__Entries supplied__:
┏━━

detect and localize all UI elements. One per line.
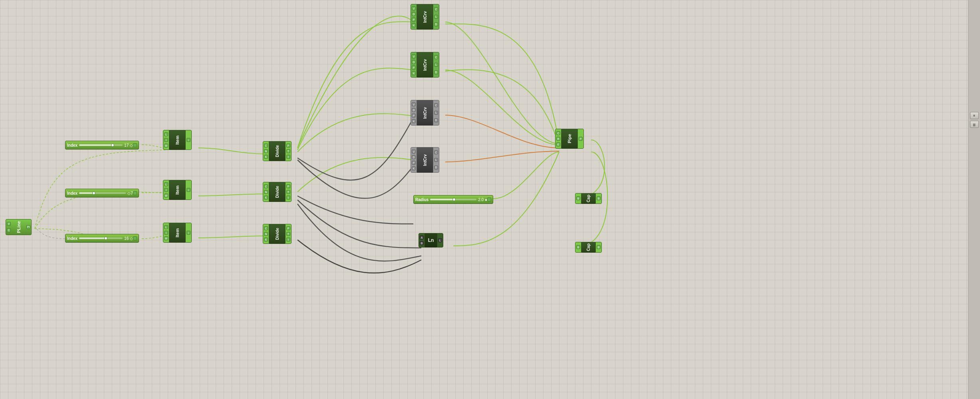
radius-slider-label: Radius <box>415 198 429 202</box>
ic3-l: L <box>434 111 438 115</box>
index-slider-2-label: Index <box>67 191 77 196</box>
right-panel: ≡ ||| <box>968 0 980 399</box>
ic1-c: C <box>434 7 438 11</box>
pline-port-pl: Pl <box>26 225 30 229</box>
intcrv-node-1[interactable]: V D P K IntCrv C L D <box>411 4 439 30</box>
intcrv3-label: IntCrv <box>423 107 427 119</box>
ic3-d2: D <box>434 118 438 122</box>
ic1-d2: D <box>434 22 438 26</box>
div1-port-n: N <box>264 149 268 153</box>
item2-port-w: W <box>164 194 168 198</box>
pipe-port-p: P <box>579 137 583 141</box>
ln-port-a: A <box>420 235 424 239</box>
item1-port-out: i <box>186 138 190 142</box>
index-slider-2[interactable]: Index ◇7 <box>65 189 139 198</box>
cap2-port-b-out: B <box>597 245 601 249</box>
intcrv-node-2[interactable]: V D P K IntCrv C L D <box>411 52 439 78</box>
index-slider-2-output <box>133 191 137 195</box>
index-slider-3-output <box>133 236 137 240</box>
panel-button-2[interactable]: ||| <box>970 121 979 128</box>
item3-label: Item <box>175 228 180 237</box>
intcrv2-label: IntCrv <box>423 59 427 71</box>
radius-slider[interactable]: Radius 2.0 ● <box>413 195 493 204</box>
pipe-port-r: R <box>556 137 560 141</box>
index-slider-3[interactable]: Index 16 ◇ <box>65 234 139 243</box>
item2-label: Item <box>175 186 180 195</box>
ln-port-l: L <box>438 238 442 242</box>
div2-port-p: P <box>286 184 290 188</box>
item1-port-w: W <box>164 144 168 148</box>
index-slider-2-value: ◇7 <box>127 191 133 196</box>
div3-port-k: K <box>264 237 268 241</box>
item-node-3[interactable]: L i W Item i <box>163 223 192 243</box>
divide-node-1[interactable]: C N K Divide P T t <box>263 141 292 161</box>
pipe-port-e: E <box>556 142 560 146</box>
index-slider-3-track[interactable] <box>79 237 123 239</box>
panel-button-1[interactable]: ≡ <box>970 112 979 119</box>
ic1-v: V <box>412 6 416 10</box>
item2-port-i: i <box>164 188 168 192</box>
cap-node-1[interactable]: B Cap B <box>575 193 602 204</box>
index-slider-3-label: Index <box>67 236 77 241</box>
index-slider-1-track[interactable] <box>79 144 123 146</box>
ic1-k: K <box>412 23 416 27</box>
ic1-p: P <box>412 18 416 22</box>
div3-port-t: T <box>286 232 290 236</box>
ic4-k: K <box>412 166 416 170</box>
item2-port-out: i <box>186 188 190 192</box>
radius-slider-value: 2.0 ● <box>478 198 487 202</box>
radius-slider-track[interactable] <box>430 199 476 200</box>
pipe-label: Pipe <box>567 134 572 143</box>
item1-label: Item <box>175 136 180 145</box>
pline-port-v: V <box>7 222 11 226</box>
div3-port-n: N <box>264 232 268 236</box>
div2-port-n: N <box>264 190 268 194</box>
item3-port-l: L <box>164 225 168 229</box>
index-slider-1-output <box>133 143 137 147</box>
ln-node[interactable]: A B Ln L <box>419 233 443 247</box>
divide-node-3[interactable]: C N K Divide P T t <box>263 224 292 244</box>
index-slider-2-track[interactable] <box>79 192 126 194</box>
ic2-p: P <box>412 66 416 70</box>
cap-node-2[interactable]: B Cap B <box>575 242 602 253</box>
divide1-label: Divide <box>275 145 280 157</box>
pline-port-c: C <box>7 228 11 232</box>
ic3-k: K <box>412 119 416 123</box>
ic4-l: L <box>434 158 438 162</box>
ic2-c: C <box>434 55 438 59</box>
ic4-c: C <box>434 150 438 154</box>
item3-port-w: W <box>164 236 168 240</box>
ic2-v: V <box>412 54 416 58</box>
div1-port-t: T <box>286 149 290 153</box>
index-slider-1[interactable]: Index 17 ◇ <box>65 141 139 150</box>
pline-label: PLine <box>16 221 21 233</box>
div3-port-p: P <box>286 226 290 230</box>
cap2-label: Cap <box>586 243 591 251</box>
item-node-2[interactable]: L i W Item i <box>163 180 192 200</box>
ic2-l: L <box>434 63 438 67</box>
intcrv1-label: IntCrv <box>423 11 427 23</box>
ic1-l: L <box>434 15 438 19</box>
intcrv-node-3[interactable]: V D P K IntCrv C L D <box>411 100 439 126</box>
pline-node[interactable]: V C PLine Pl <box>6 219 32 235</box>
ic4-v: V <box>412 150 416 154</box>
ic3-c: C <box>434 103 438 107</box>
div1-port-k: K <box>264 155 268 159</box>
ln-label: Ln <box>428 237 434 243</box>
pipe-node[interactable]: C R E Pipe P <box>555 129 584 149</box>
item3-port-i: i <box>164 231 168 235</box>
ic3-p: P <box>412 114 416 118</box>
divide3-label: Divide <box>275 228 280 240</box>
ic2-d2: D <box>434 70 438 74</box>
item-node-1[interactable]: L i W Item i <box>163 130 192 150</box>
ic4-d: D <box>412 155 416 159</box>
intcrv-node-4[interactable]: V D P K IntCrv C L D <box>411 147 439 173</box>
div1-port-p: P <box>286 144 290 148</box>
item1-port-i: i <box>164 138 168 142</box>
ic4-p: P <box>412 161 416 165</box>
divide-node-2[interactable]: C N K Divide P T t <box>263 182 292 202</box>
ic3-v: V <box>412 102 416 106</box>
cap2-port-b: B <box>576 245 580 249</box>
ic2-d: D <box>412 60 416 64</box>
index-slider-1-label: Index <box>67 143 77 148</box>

┗━━

__What to produce__:
Scan the listing above and work out how many of its lines contain the word "pline". Report only that number.

__Task output__:
5